REQUIRED WORK: Pick out all lines in the listing holding the string "Mouchak" and copy them.

──────── DATA ────────

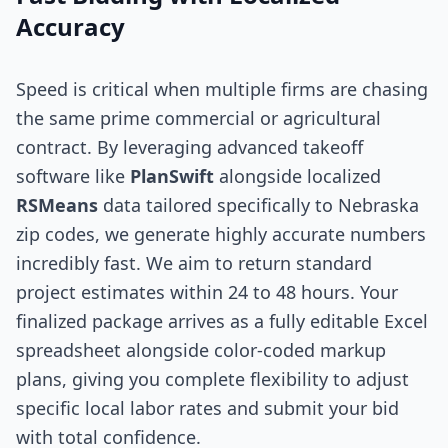
Accuracy
Speed is critical when multiple firms are chasing
the same prime commercial or agricultural
contract. By leveraging advanced takeoff
software like
PlanSwift
alongside localized
RSMeans
data tailored specifically to Nebraska
zip codes, we generate highly accurate numbers
incredibly fast. We aim to return standard
project estimates within 24 to 48 hours. Your
finalized package arrives as a fully editable Excel
spreadsheet alongside color-coded markup
plans, giving you complete flexibility to adjust
specific local labor rates and submit your bid
with total confidence.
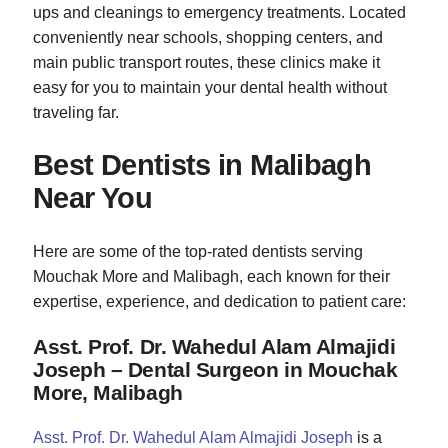
ups and cleanings to emergency treatments. Located
conveniently near schools, shopping centers, and
main public transport routes, these clinics make it
easy for you to maintain your dental health without
traveling far.
Best Dentists in Malibagh
Near You
Here are some of the top-rated dentists serving
Mouchak More and Malibagh, each known for their
expertise, experience, and dedication to patient care:
Asst. Prof. Dr. Wahedul Alam Almajidi
Joseph – Dental Surgeon in Mouchak
More, Malibagh
Asst. Prof. Dr. Wahedul Alam Almajidi Joseph
is a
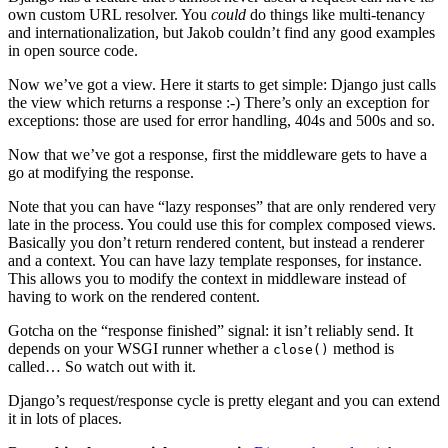
own custom URL resolver. You
could
do things like multi-tenancy
and internationalization, but Jakob couldn’t find any good examples
in open source code.
Now we’ve got a view. Here it starts to get simple: Django just calls
the view which returns a response :-) There’s only an exception for
exceptions: those are used for error handling, 404s and 500s and so.
Now that we’ve got a response, first the middleware gets to have a
go at modifying the response.
Note that you can have “lazy responses” that are only rendered very
late in the process. You could use this for complex composed views.
Basically you don’t return rendered content, but instead a renderer
and a context. You can have lazy template responses, for instance.
This allows you to modify the context in middleware instead of
having to work on the rendered content.
Gotcha on the “response finished” signal: it isn’t reliably send. It
depends on your WSGI runner whether a
method is
close()
called… So watch out with it.
Django’s request/response cycle is pretty elegant and you can extend
it in lots of places.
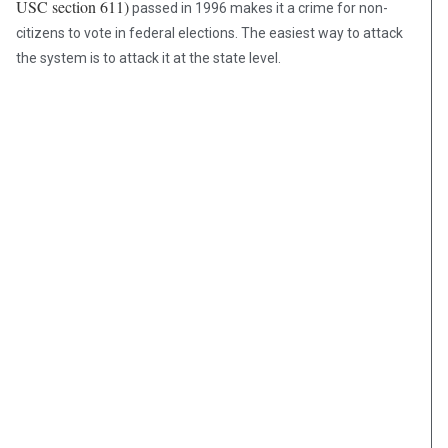
USC section 611)
passed in 1996 makes it a crime for non-
citizens to vote in federal elections. The easiest way to attack
the system is to attack it at the state level.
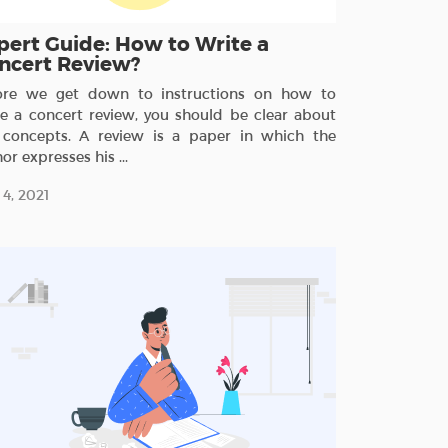
pert Guide: How to Write a
ncert Review?
ore we get down to instructions on how to
te a concert review, you should be clear about
 concepts. A review is a paper in which the
or expresses his ...
4, 2021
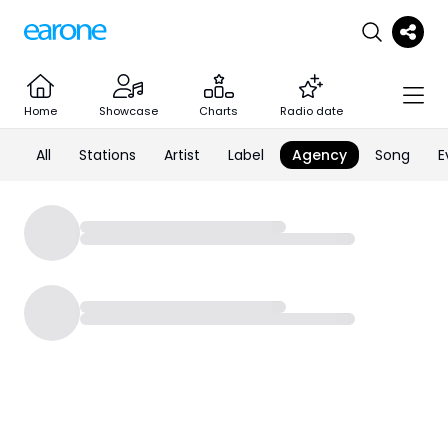
Home
Showcase
Charts
Radio date
All
Stations
Artist
Label
Agency
Song
E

────────

RESPONSE BOX:
Mouchak More and Malibagh, each known for their
Joseph – Dental Surgeon in Mouchak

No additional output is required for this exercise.